A.The new rates announced by the chancellor in the Budget won’t come into force before April 2011, so you don’t need to panic immediately. In April, new maximum payments will be implemented: these range from £250 a week for a one bedroom property up to £400 a week for a property with four or more bedrooms. The five-bedroom rate has been scrapped.
In October 2011, there’s a further change: local housing allowance (LHA) will be based on the 30th percentile rather than the 50th as now. That is, it’ll be based on the lowest third of rents, not the average. As rents are likely to change in the interim, it’s not currently possible to state exactly what these amounts will be.
But in practical terms, what should you do immediately? If your rents are over the capped rate, then you’ll need to make a decision whether you can drop them to fit in with the new LHA rates, or whether your tenants could afford to pay the extra from their own pockets: if not, then you will unfortunately be looking to ask them to move on before April. More detailed information is available at www.voa.gov.uk.
Q.My tenant owes me nearly £3,000 in unpaid rent. I’ve served a Section 8 notice on her to quit, but she’s now paid me £500 (she says that’s all she’s got). Can I still continue with the eviction proceedings? Should I return her payment?
A.A Section 8 notice to quit can be served by a landlord wanting to regain possession of a property at any time during the fixed term of the tenancy, provided the tenant has breached the terms of the tenancy agreement – in your case, by failure to pay the rent.
Any landlord wanting to evict a tenant needs to first obtain an order for possession from a court and you can’t apply to the court without first serving a Section 8 notice. It’s different to a Section 21 notice that can only be used for regaining possession at the end of a tenancy agreement, but both are important here.
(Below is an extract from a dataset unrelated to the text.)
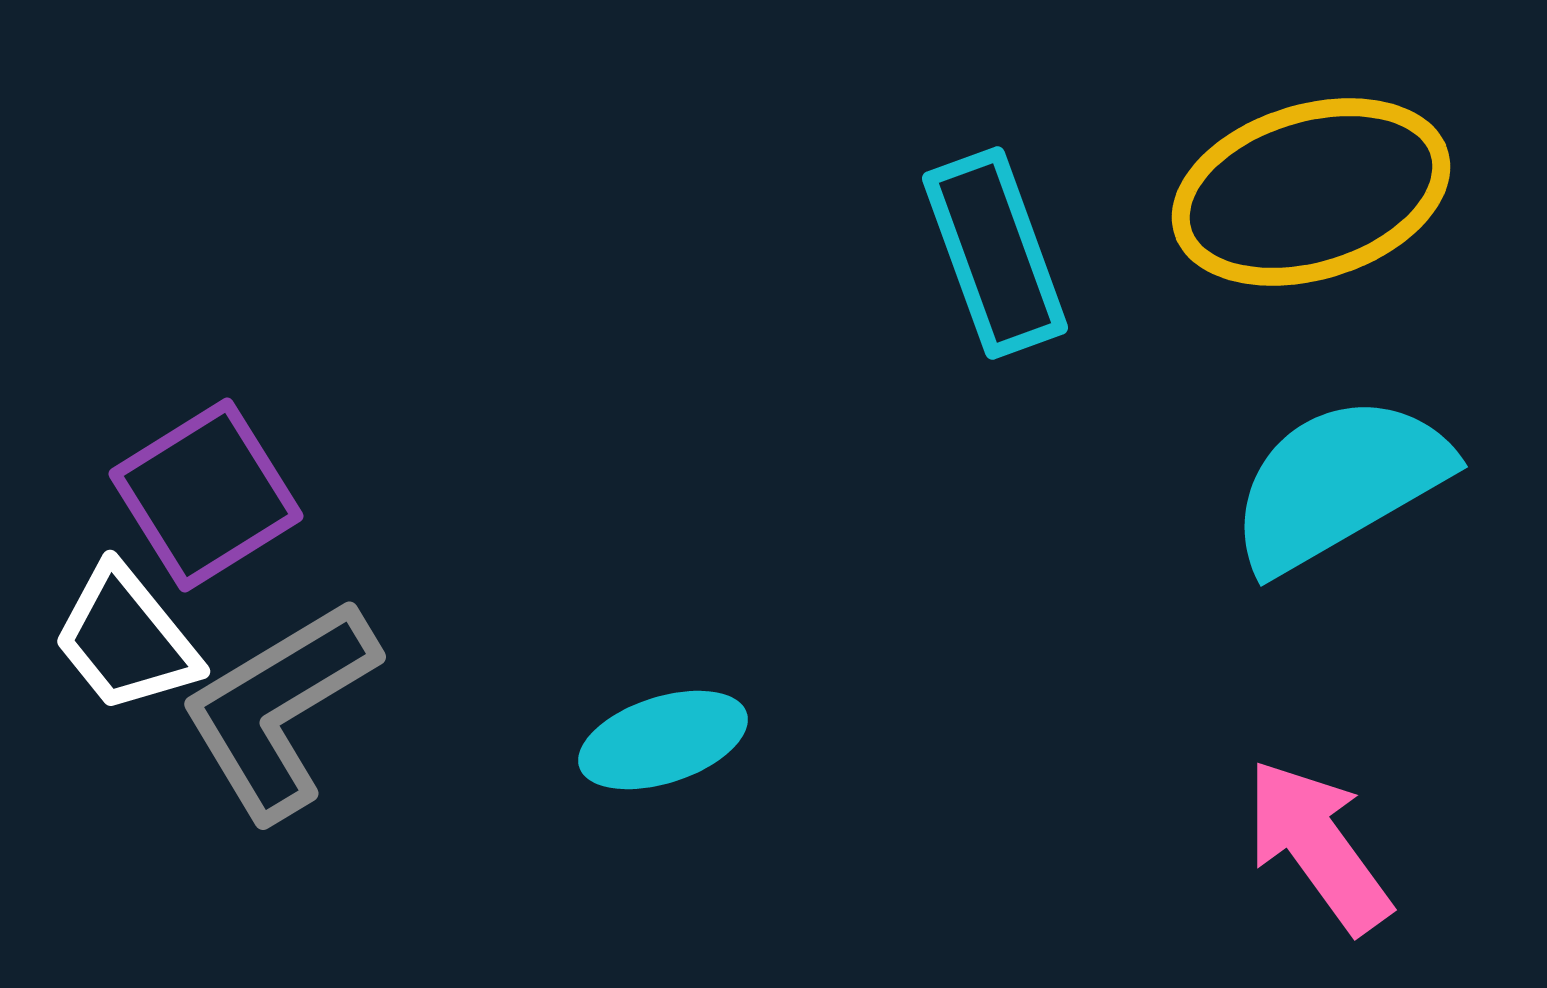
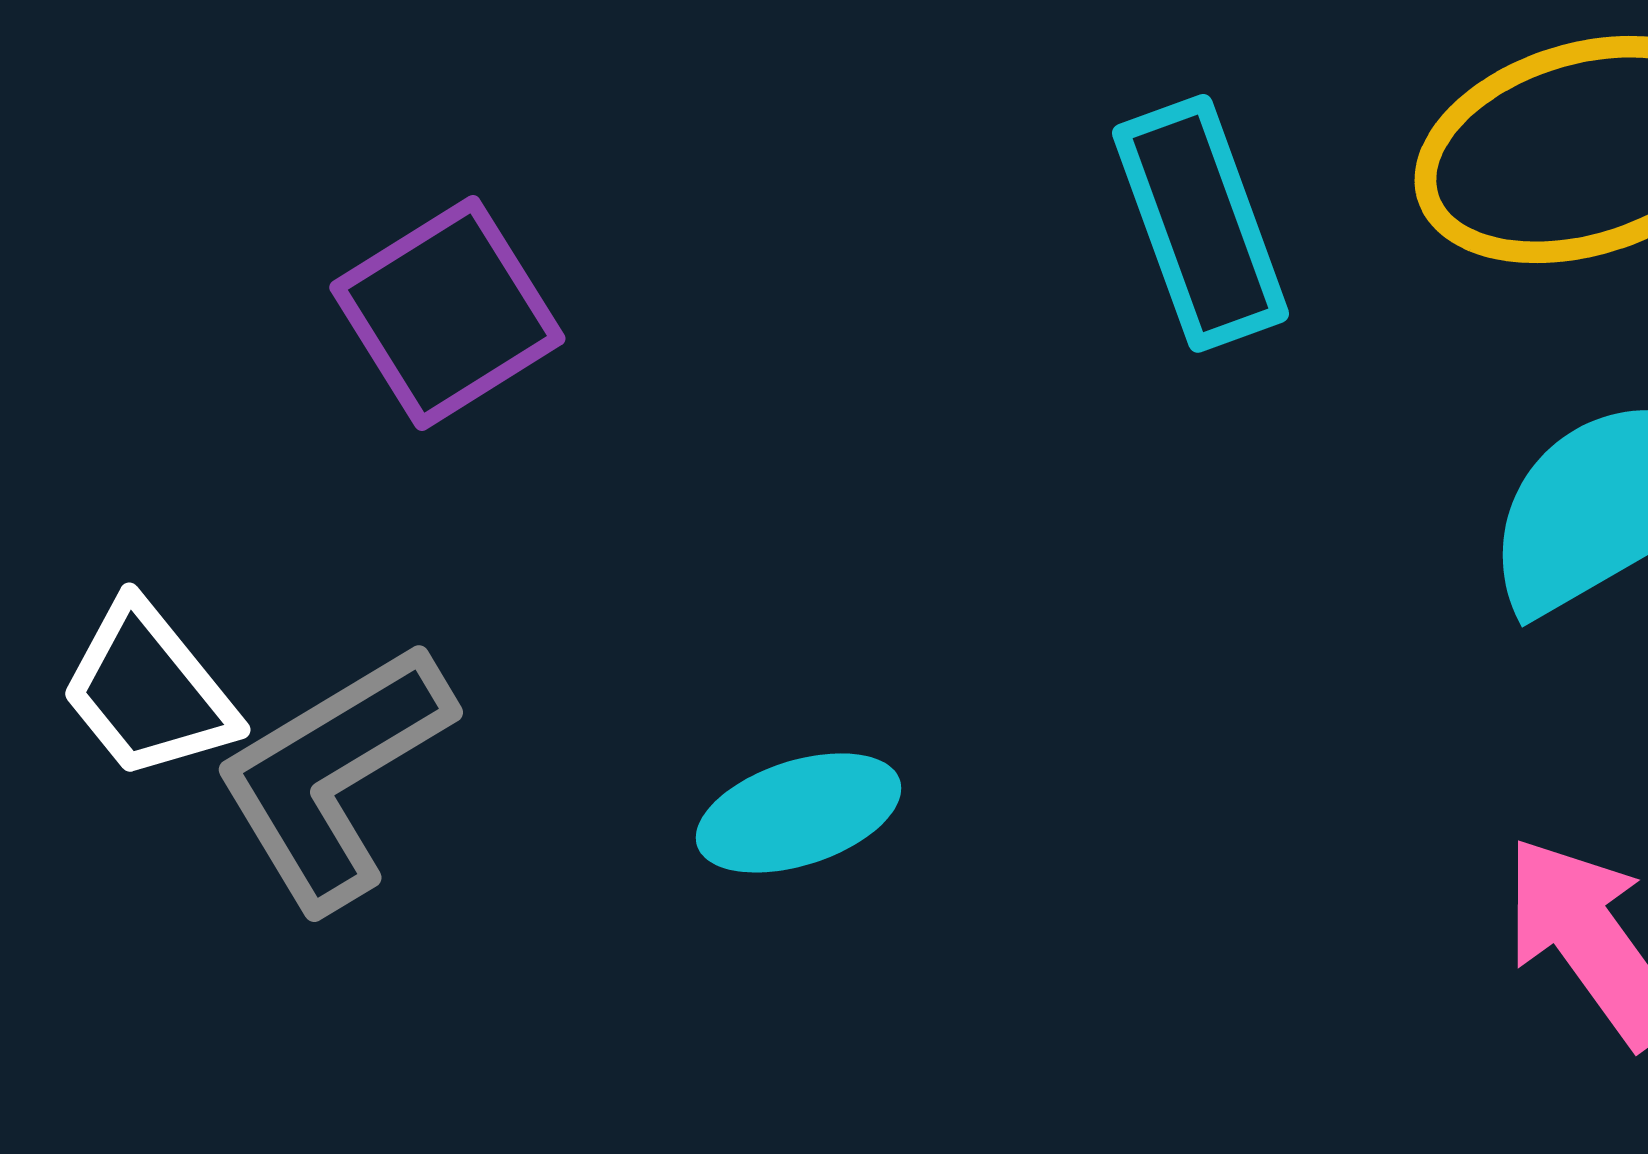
purple square: (206, 495) -> (447, 313), moved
You can’t refuse to accept the money if offered, so don’t return the payment. If she still owes you more than two months’ rent (or eight weeks if she pays on a weekly basis) at the time of the court hearing, then the notice will still stand. When you serve a Section 8 notice, you should also serve a Section 21 notice to quit too, so even if she pays down her debt to less than two months rent, you can still ask her to leave.
If you have evict her, you’ll have the option of pursuing her for the unpaid rent but think hard about this. It may be that you’re better off writing it off rather than spending money and time chasing it up – and I’m speaking from personal experience here. I had a tenant who left two months early, owing £4,000 in rent and with £1,000 in damage to the flat. It took me 12 months to get a court hearing; she didn’t turn up so I was awarded the money owed, but now I have a court hearing coming up to get hold of that through her bank. If she doesn’t have the money I still won’t get it anyway, and it’s already cost me £1,500 in legal fees. I’m fighting it on a point of principle, but these things do take a lot of time.